Da allora il declino, fissato simbolicamente dall’economista nel 25 ottobre 2005 giorno dell’arresto di Mikhail Kodorskovskij. Il capitalista più di successo del Paese. L’uomo che più di altri aveva capito l’importanza di una “rivoluzione culturale” per la Russia e vedeva in think tank e università i luoghi da dove introdurre elementi di liberalismo nel paese. E Dio sa quanto la Russia ne abbia bisogno. Åslund non lo dice ma il 2003 è anche l’anno in cui la rivoluzione arancione ucraina muove i primi passi.

Dando il via in Russia a una paranoia semi di massa sui presunti interventi di potenze straniere che vogliono far seguire alla Federazione lo stesso destino dell’Urss. Fino alla legge sulle Ong agenti di potenze straniere approvata dalla Duma il mese scorso. Chiunque frequenti la Federazione sa come questa atmosfera influisca non sono solo sui centri di ricerca ma persino nel pensiero del singolo cittadino russo.

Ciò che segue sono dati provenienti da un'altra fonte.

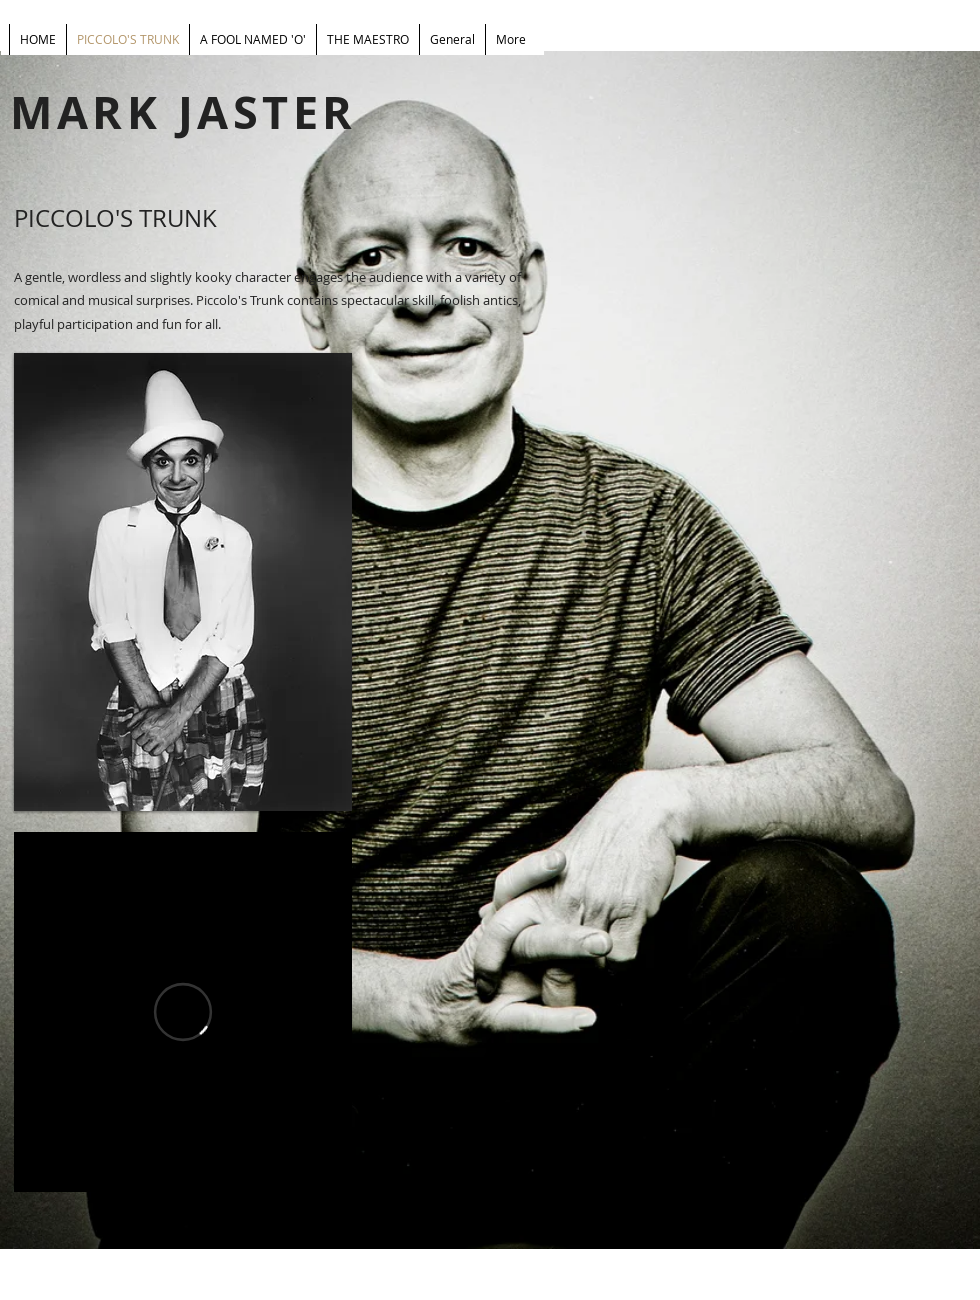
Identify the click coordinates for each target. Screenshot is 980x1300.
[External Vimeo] (183, 1012)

Poco da salvare allora in quella che l’economista svedese descrive come una abdicazione generale del pensiero nazionale? Qualcosa invece si agita sotto la corteccia del gelo putiniano. Per esempio il centro Carnegie di Mosca. Che non è un luogo in disarmo come ritiene l’economista svedese. Chi lo ha frequentato personalmente sa per esempio che il programma di politica interna, al contrario di quanto scrive Åslund, non è in coma.

Si tratta invece di un dipartimento vivace e vigile come afferma il direttore del centro. Del resto è lo stesso Dimitry Trenin a rivendicare con orgoglio la nomina della struttura russa a  miglior think tank di Europa centrale, orientale e Paesi dell’ex Urss, per quattro anni di fila a partire dal 2009. L’economista svedese non ritiene importante i tentativi fatti in Germania per creare centri di ricerca russo-tedeschi allo scopo di superare i pregiudizi russo-europei. Nemmeno il caso del centro russo per le Analisi di strategie e tecnologie, struttura legata ai ministeri della difesa del Paese, è preso in considerazione da Åslund. Il centro è stato uno dei primi think tank a mettere sotto accusa la politica del Cremlino di sostegno cieco alla Siria. Forse l’analista si abbandona troppo al pessimismo. Dimenticando che l’immobilità eterna appartiene al regno delle saghe, non a quello della natura umana che vuole andare sempre avanti. Anche in Russia.